Hopkins’ argument is something like the following: there are numerous real-world toys that both cost real-world money and are aimed at children, and no one has raised any ethical concerns about selling them. For example, during the UK hearing Hopkins compared loot boxes to blind boxes – actual physical boxes that contain a random specific kind of toy inside, with some toys being more likely to be inside than others – and other real-world toys like Hatchimals and Kinder Eggs that similarly involve an element of surprise. If you don’t have a problem with those kinds of physical toys, the argument goes, then you shouldn’t have a problem with their virtual equivalent.

Other governments are in agreement with Hoskins: for example, in 2017 members of various government regulatory bodies in New Zealand decided that loot boxes do not constitute gambling. The main argument against classifying loot boxes as a form of gambling was that they are not purchased with the intention of winning money, “or something that can be converted into money.” That in-game loot boxes only provide benefits in the game, and not for real-world goods or money, is an argument that has also been used by EA CEO Andrew Wilson, who emphasized that EA does not “provide or authorize any way to cash out or sell items or virtual currency for real money.”

Determining whether loot boxes constitute gambling will, of course, depend on how one defines “gambling”. If we take gambling to be restricted to just those activities in which one pays money to play a game of chance for the purpose of potentially winning additional money, then it would seem that loot boxes do not, by this definition, constitute gambling. The definition of “gambling” is, of course, up for debate, and, as we have seen, varies from country to country.

However, even if we deny that loot boxes constitute gambling, there will still potentially be problems with allowing them in videogames. The first is that, despite not being able to win money directly within the game, there are many well-known third-party websites that buy and sell loot box items.
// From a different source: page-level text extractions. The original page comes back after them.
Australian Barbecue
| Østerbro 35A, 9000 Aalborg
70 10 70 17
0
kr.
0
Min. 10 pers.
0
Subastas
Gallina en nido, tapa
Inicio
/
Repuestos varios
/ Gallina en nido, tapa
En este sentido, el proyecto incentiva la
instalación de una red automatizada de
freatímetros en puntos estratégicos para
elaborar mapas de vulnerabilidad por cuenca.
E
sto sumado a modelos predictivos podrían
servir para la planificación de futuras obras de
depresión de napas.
Second, even if loot boxes are not technically considered a form of gambling, that does not mean that they are, in fact, “quite ethical”.
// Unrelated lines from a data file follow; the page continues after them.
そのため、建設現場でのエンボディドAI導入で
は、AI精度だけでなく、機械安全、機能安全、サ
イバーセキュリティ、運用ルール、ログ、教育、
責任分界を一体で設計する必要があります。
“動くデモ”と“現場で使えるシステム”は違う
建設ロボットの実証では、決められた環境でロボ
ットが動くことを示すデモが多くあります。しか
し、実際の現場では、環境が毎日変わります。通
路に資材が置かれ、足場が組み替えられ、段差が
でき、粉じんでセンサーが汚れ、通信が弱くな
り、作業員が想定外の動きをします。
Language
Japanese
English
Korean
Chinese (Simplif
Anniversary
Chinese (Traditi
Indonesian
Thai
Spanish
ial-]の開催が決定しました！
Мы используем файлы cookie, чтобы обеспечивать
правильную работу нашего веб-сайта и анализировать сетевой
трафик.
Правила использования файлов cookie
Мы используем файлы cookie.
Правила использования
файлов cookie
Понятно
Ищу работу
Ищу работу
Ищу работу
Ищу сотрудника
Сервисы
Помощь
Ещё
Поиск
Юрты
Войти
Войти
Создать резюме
Consider the first worry first: well-aware of the existence of third-party resellers of loot box prizes, Wilson stated that EA “forbid[s] the transfer of items or in-game currency” outside of the games, with Hopkins attributing these problems to “bad guys”. We might ask, however, whether EA should take any responsibility for being part of a system in which people can pay for a chance to win something that does have real-world value, even if EA themselves doesn’t approve of it. We could interpret this situation in a couple of ways: on the one hand, we might think that, as an unwilling participant in the third-party reselling business, EA should not be held accountable for the actions of some bad actors; on the other hand, we might think that, given that EA is well aware of the existence of these third parties, that the loot box mechanics just sounds like gambling with a couple of extra steps.
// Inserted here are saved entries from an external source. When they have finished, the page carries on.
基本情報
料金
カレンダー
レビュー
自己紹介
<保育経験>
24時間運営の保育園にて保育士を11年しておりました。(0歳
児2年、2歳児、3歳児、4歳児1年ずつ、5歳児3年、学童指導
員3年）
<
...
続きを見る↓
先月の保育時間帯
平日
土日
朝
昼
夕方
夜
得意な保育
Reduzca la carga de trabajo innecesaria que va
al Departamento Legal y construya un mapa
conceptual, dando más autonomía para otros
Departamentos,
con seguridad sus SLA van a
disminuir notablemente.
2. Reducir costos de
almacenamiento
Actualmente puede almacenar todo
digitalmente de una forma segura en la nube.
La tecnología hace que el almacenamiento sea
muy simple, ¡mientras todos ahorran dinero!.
Regardless of whether we think that loot boxes constitute gambling or “gambling with extra steps”, we can still ask whether they are “quite ethical”. For instance, we might still be concerned that the system is one that encourages, if not straight-up gambling, then at least activity that is closely related to gambling in adolescents. While there has not been a lot of study on the long-term effects of loot boxes, one recent study found that not only do the majority of people who play games with loot boxes consider them to be gambling, but that “Risky Loot Box use correlated moderately with gambling-related measures.” While this research appears to still be in its infancy, there is at least some empirical support for concerns about their effects. Despite EA’s insistence, then, there remains plenty of reason to be concerned that loot boxes are not as ethical as they would have consumers believe.